Of course, you have an even higher chance of them responding to your @message if it is simply someone you admire in your field. Like Ron Gilbert.
Honestly, using @messages is a little weird and embarrassing the first few times, but you’ll get used to being ignored and super happy when someone responds (at first) so it’s a pretty good trade off
# hashtag topics are another beast and I still haven’t quite figured their potential. The general idea is you can follow a hashtagged # topic as you would follow a person or event. Do you have any tips on why hashtags are awesome?
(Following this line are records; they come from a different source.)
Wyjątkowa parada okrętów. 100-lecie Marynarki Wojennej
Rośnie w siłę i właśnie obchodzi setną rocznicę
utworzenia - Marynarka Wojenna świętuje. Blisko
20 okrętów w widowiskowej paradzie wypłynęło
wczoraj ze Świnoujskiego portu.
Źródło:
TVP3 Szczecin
An amusing warning: Even if you aren’t doing an @ message, what you say can still be found with real-time searches such as backtype and worse, bots which are crawling them. I found this out recently when I heard the news on the radio of a Vanity Fair sponsored poll which, once again, said that Twitter is a fad, and 1/3 of the people think it will fade away (just like blogging and that crazy internet thing). I quickly typed in the following thought (not as an @ message) :
‘Wondering how the target audience of Vanity Fair magazine has anything to do with Twitter. Aside from doing a skewed poll on it, that is.’
@vanityfair picked this up immediately and of course had to make my thought public and set me straight with: ‘Ask our 33,940 followers. RT @Jaybot7: Wondering how the target audience of Vanity Fair has anything to do with Twitter.’
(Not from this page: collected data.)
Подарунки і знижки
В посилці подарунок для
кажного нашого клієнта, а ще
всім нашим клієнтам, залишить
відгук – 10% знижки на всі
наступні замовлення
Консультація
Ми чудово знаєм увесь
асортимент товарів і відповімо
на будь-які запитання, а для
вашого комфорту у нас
Touche I guess. I don’t blame them either, I probably would have done the same thing. Even if that wasn’t the point I was making (if the polls were correct, it would be *bad* for the VF twitter account) I was a little disconcerted that thinking aloud on twitter, even without an @ or a # will get picked up on and blasted, but then again, this is the internet
I tried to make light of it. By saying ‘@vanityfairmag Given that 1/3 of the people in the poll say it’s a fad that will fade it would be 11,313 followers ;)’ just to point out that I really was simply wondering and it’s not earth shaking news. But I still had to deal with all the ‘Zing!’ and ‘Snap!’ and ‘Ha!’ and uh, ‘pow!’ from the 6 people out of 33,940 and my ego was of course hurt a little.
If it ever happens to you, just let it roll off your shoulders and don’t get bent out of shape.
Because there are always smart people like @LibertyLndnGirl who remark:
‘It’s simple: Twitter is just another vehicle to engage with readers. He’s confusing the medium & the message’
Perhaps I was confused. In all fairness, that’s why I didn’t say it directly to @vanityfair and I used the word ‘Wondering’. Then again, let me reinforce this: it is the internet. There is no privacy.
If you don’t want people looking at picture of your (anything) that you posted on Flickr, don’t check the privacy box, just don’t upload them in the first place.
That was a bit longer than I expected. And I still have so much more to say about Twitter. I’ll have to continue this in another post later
I hope that enlightened you on how and why to use Twitter. That’s at least 10 ideas on how to use it. I didn’t bother to number them, sorry
If you’re super curious and wish to follow me, I’m easy to find: jaybot7 😉
*This is a pun, of a play on words. If it offended you, by not stating that it was a pun, or if it offends you because I do state it is a pun, you are the type of person who ruined the fun of puns in the first place and the world hates you for it.
**FluffyPuppie is not real. I made it up.